Incident work is also, frequently, the only time business stakeholders and technical staff are on even remotely the same page about what must be done and when. Incidents of sufficient seriousness regularly pull in stakeholders from across the organization, giving technical staff direct, immediate, and often minimally-supervised access to the attention of senior executives, lawyers, customer service leadership, and other organizational functions that are normally insulated from technical departments through layers of business functionaries. While those groups may speak different language, the question “what do you need to resolve this” allows them to communicate clearly and directly in the moment.

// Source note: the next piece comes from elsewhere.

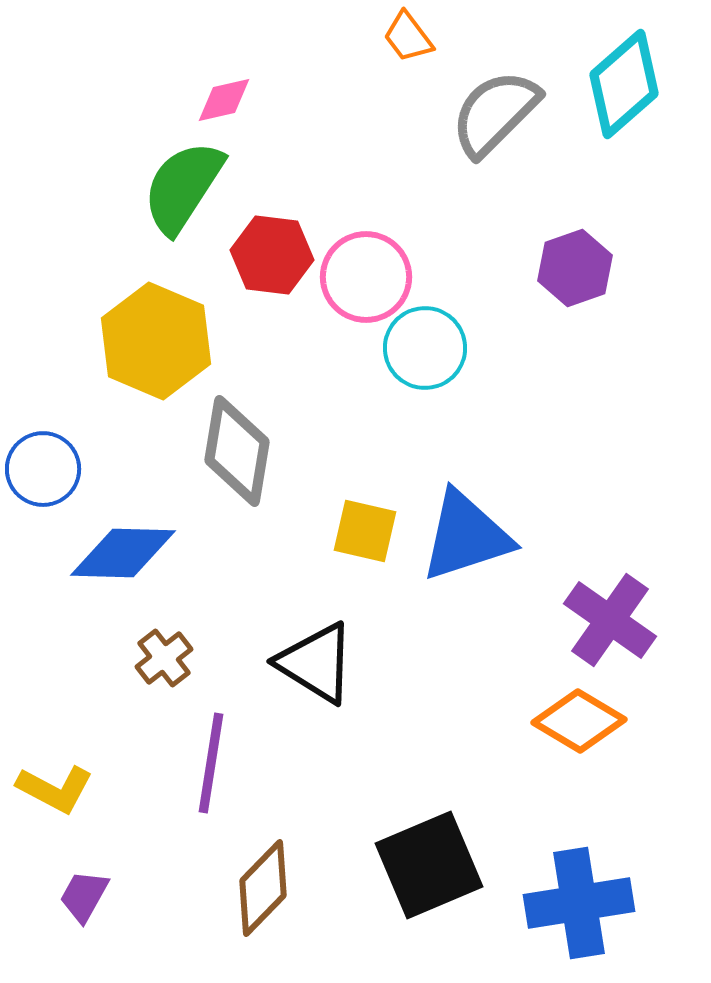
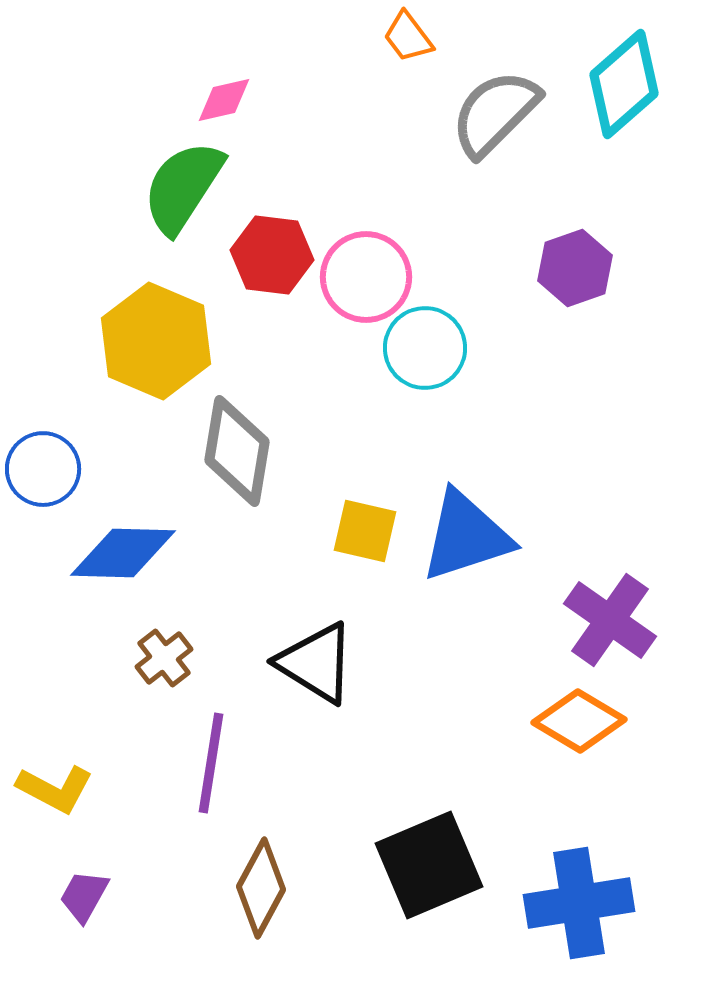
brown diamond: moved 2 px left; rotated 16 degrees counterclockwise
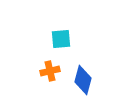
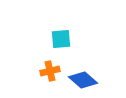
blue diamond: rotated 64 degrees counterclockwise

Nearly universally, organizations that include incident work in their staff expectations also expect staff to take time to learn or be trained on their approach to handling incidents. At the same time, incident response work is common enough to technical organizations that there are courses you can take to learn how to do it, which purport to apply to broad categories of organizations. Equally, many organizations I’ve worked with have tried to organize incident training for their staff, in the hopes of improving the outcomes of incident work for the organization; clearly, those organizations, at least, have seen value in the idea that these skills are broadly transferrable.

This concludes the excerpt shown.